AWS for Industries

Machine Learning Leukemia diagnosis at Munich Leukemia Lab with Amazon SageMaker

Munich Leukemia Lab (MLL) is a leading global institution for leukemia diagnostics and research, operating within a highly innovative environment. MLL aims to shape the future of hematological diagnostics and therapy through state-of-the-art molecular and computational methodologies. To this end, MLL partnered with the Amazon Machine Learning Solutions Lab (MLSL) and Mission Solutions Team (MST) to create an automatic leukemia diagnosis pipeline leveraging machine learning and the knowledge of subject matter experts at MLL.

In this post, we detail our collaboration in creating a robust ML model using Amazon SageMaker to detect 30 different leukemia subtypes using only next generation sequencing (NGS) data. We provide insights on:

  1. Handling NGS variant call files to generate useful features for classification
  2. Exploring separability of the different classes based on similarity metrics
  3. Finding the best model for leukemia subtype classification and interpretability
  4. Takeaways from the collaboration


Leukemia refers to a group of blood cancers that present a substantial healthcare challenge, causing over 310,000 deaths annually worldwide, according to the 2018 Global Burden of Disease study. Diagnosis and treatment are highly challenging due to heterogeneity; there are 31 leukemia entities (subtypes) defined by the World Health Organization as of 2017.

Currently, leukemia is diagnosed using a combination of methods. These methods require complex equipment and highly skilled clinical laboratory scientists and technicians – scarce resources – which increases turnaround times as well as costs. Average times from sample receipt to reporting can take up to ten days.

A paradigm shift in diagnostic methodology

Next-generation sequencing (NGS), a massively parallel DNA sequencing technology that is able to read an entire human genome within a day, has shown great promise for identifying leukemia subtypes as well as prescribing more targeted and effective treatment.

Prof. Dr. Torsten Haferlach, CEO of MLL, said, “To establish this paradigm shift, from a primarily manual review of morphological features by experienced experts, to an objective, algorithmic approach using molecular genetics-based features, MLL partnered with the Amazon ML Solutions Lab to tackle this extraordinary feat. This work will lead to more cure and prolonged life time of all patients.”
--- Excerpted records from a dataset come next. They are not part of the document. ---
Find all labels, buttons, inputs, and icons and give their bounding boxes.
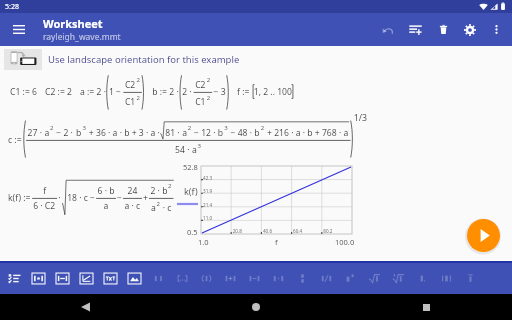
button[interactable]: Conjugate bbox=[458, 263, 482, 294]
button[interactable]: Power bbox=[338, 263, 362, 294]
staticText: rayleigh_wave.mmt bbox=[43, 31, 121, 43]
button[interactable]: Norm bbox=[434, 263, 458, 294]
button[interactable]: Sum bbox=[218, 263, 242, 294]
button[interactable]: Absolute value bbox=[146, 263, 170, 294]
button[interactable]: Parentheses bbox=[194, 263, 218, 294]
button[interactable]: Add row bbox=[401, 13, 429, 46]
button[interactable]: Recent apps bbox=[341, 294, 512, 320]
button[interactable]: Back bbox=[0, 294, 170, 320]
staticText: Worksheet bbox=[43, 16, 103, 31]
button[interactable]: Delete bbox=[429, 13, 457, 46]
button[interactable]: Square root bbox=[362, 263, 386, 294]
staticText: 5:28 bbox=[5, 2, 19, 12]
button[interactable]: Nth root bbox=[386, 263, 410, 294]
button[interactable]: Image bbox=[122, 263, 146, 294]
button[interactable]: Settings bbox=[457, 13, 483, 46]
button[interactable]: Definition bbox=[2, 263, 26, 294]
button[interactable]: Navigation menu bbox=[0, 13, 38, 46]
button[interactable]: More options bbox=[483, 13, 509, 46]
button[interactable]: Matrix bbox=[26, 263, 50, 294]
button[interactable]: Text bbox=[98, 263, 122, 294]
button[interactable]: Multiply bbox=[266, 263, 290, 294]
button[interactable]: Fraction bbox=[314, 263, 338, 294]
button[interactable]: Vector bbox=[50, 263, 74, 294]
button[interactable]: Home bbox=[170, 294, 341, 320]
button[interactable]: Subtract bbox=[242, 263, 266, 294]
button[interactable]: Undo bbox=[375, 13, 401, 46]
staticText: Use landscape orientation for this examp… bbox=[48, 53, 240, 66]
button[interactable]: Ellipsis bbox=[170, 263, 194, 294]
button[interactable]: Divide stack bbox=[290, 263, 314, 294]
button[interactable]: Plot bbox=[74, 263, 98, 294]
button[interactable]: Run worksheet bbox=[467, 219, 500, 252]
button[interactable]: Subscript bbox=[410, 263, 434, 294]
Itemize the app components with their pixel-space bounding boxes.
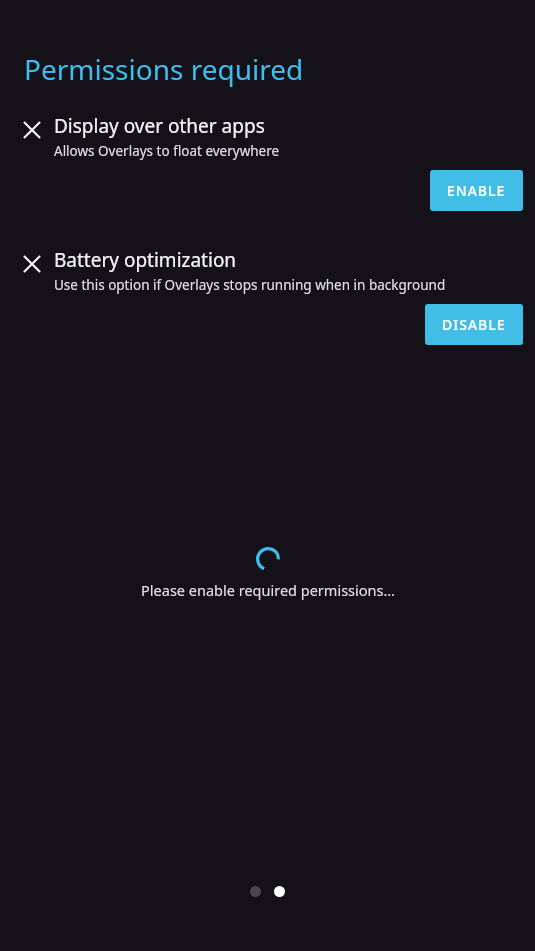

Cancer classification based on NGS data using machine learning

The Amazon Machine Learning Solutions Lab took on the challenge of assisting MLL in developing an innovative clinical decision support model based on a next generation sequencing (NGS) dataset. NGS data are extremely high dimensional, and are usually comprised of very small amounts of quality training data. MLL, having completed the 5,000 genomes project, has one of the largest datasets in this domain. The majority of samples from the 5,000 leukemia patients involved were sequenced using whole genome sequencing (WGS) and whole transcriptome sequencing (WTS), and diagnosed using WHO gold standard orthogonal diagnostic methods.

Data preparation

With the global scope of MLL’s research, it is imperative that data is kept in cloud services that are secure and compliant with privacy regulations. AWS is available in many countries and regions, which provides convenience and low cost for customers. All customer data can be stored and accessed in any region within AWS. In this particular case, the data from MLL was stored in Amazon S3 buckets within the customer’s selected region in Frankfurt to meet requirements for healthcare data.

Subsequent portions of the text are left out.